I’ve never been a fighter, but I took him by surprise. My knuckles connected with his mouth, and both of us went down, him on his backside and me flat on my face. I struggled to my knees, meaning to hit him again, but my body betrayed me with a violent fit of coughing. I doubled over and spat blood onto the ground.
“You bastard,” I said when I could catch my breath. “Is this who you are now? Kidnapping? Bioterrorism? You infected your own family.”
“That depends on your point of view,” he said, as calm as ever.
“Well, my point of view is apparently not very important, since the fungus in my lungs is about to climb up into my brain and destroy it.”
He stood, dusting off his pants. “Not destroy it,” he said. “Our perspectives change all the time. We learn new things, have new experiences. All you have to do is read a book to change your point of view. Sometimes in ways you didn’t expect.”
/> I turned to face him, still sitting on the ground. “I get to choose what books I read.”
“Sometimes. And sometimes a teacher or a parent chooses them for you, because the perspective the book gives you will be important for your life.”
I felt like the metaphor was getting away from me. “This is nonsense. You dragged me here against my will. It’s not like assigning me a book to read in class.”
He held out a hand to me. I stared at it like it was poisoned. Which, given the number of spores that had to be flying around this place, it probably was.
“Come on,” he said. “I want to show you around. Before the mycelium reaches your brain. So you’ll understand. This is good for us, Neil. For all of us.”
I still didn’t want to touch him, but there didn’t seem to be any point in sitting there in the dirt, either. I clasped his hand, and let him haul me to my feet. He smiled.
“Welcome to the future,” he said. “Follow me.”
He strode off toward the edge of the forest. I shuffled unsteadily after him, feeling dizzy, stopping every few steps for a fit of wracking coughs. At this point, the sickness didn’t bother me. Sickness meant my body was still fighting the infection. When I started to feel better, then I’d be in trouble.

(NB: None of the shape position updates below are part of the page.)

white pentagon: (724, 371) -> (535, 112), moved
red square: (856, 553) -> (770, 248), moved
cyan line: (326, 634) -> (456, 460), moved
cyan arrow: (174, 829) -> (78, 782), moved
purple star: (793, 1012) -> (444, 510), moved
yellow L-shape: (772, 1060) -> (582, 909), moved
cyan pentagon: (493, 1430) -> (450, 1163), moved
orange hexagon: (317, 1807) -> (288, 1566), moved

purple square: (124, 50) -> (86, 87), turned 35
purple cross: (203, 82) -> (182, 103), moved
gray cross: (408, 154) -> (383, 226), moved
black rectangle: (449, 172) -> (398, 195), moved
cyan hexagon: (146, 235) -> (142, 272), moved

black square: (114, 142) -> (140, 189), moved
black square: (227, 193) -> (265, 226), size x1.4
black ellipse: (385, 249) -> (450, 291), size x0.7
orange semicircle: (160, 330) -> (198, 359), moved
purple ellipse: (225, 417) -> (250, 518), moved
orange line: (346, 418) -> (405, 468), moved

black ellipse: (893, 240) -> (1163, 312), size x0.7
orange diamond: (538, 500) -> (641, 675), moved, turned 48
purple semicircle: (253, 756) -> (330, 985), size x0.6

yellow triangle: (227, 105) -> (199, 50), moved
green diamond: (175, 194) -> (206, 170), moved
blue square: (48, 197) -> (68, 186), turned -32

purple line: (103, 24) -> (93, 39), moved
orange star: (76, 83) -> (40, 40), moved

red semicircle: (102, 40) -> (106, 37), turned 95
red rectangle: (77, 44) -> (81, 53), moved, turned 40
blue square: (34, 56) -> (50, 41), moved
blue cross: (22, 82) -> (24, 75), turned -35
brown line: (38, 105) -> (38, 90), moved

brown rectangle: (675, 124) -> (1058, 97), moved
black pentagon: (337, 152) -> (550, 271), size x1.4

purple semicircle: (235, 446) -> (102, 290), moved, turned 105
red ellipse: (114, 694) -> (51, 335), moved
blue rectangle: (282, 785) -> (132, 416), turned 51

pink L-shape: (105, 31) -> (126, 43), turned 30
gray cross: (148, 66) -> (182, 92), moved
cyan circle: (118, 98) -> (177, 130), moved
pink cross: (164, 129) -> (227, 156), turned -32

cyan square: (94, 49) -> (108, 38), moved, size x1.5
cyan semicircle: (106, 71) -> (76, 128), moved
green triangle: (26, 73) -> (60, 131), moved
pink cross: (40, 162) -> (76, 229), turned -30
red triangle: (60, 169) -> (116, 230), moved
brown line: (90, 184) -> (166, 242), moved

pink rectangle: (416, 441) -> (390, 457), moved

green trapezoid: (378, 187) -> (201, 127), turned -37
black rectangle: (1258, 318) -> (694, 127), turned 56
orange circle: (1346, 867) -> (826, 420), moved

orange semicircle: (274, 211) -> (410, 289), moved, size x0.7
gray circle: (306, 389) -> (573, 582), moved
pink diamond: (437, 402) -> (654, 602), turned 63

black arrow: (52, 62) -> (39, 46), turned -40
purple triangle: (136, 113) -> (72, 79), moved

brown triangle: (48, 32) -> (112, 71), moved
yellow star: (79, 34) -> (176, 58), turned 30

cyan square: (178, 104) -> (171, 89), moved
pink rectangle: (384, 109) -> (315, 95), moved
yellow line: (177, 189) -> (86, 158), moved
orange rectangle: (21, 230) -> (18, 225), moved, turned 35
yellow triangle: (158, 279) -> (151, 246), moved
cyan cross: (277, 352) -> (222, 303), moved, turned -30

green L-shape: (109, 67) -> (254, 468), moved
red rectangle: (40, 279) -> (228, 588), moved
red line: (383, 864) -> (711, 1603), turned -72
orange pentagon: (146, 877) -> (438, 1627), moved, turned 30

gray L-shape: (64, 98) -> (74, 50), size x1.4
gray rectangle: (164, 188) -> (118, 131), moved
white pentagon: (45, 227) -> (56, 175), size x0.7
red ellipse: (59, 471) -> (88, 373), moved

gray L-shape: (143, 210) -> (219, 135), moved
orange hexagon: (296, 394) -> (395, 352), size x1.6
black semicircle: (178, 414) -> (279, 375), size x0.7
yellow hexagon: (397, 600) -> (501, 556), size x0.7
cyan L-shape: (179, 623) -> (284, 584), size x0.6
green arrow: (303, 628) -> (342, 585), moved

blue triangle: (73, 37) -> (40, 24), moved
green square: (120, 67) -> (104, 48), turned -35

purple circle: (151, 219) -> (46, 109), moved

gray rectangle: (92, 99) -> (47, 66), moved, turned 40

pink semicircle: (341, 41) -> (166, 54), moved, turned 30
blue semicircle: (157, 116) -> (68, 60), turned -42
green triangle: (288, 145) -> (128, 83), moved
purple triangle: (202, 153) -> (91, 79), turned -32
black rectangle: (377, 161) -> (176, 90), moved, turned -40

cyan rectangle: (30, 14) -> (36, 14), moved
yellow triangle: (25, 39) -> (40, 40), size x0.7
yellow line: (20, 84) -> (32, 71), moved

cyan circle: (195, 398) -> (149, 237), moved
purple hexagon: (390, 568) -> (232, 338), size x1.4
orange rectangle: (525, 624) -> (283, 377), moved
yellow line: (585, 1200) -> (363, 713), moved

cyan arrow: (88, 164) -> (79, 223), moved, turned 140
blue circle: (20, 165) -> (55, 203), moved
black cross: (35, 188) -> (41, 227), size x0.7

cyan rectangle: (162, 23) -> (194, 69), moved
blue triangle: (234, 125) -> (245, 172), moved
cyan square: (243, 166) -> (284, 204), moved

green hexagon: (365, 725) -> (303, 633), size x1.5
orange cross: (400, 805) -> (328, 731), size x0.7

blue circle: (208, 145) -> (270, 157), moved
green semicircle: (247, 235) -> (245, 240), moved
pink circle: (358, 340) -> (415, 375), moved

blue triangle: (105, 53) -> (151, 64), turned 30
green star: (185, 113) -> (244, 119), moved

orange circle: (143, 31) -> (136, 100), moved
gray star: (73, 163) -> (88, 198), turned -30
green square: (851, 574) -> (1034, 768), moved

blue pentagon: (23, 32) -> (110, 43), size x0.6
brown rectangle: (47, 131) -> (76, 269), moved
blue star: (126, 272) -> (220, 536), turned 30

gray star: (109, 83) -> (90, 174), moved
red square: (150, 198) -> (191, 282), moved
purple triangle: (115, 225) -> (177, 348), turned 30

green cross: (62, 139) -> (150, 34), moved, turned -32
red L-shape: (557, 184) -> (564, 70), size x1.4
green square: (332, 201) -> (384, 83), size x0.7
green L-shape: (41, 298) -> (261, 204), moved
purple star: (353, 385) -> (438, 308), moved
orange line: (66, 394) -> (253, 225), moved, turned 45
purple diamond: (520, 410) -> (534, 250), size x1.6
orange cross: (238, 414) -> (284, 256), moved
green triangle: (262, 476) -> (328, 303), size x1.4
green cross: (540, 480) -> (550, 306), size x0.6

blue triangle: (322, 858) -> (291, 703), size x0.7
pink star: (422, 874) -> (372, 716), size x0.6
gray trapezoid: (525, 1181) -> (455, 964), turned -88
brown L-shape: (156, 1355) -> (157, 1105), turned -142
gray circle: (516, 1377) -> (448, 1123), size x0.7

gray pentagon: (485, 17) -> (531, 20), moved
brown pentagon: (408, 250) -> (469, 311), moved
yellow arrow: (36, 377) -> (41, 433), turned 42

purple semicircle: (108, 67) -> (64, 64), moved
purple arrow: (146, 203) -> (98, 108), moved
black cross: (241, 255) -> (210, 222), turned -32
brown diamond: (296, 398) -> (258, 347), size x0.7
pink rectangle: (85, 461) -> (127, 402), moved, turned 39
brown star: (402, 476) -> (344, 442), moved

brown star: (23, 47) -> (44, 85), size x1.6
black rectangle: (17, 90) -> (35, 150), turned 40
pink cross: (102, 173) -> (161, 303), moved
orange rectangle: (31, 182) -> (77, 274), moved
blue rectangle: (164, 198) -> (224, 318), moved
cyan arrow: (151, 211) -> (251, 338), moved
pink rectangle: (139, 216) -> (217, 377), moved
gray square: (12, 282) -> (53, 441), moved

He waited for me at the tree line. The glow was brighter now, though diffuse, so I couldn’t see any obvious source for the light. After a brief hesitation, I stepped into the trees.
The humid air pressed around me, making it harder to breathe. In the branches above us, insects hummed and birds chirped, their calls echoing strangely. The ground felt softer than I expected, like a foam mattress instead of solid ground. When I peered behind me, I saw my footprints glowing faintly, their outlines traced with bright filaments.
“It’s the fungus, registering your presence,” Paul said. “It’s exploring the warmth left by your body and the traces of DNA you leave behind.”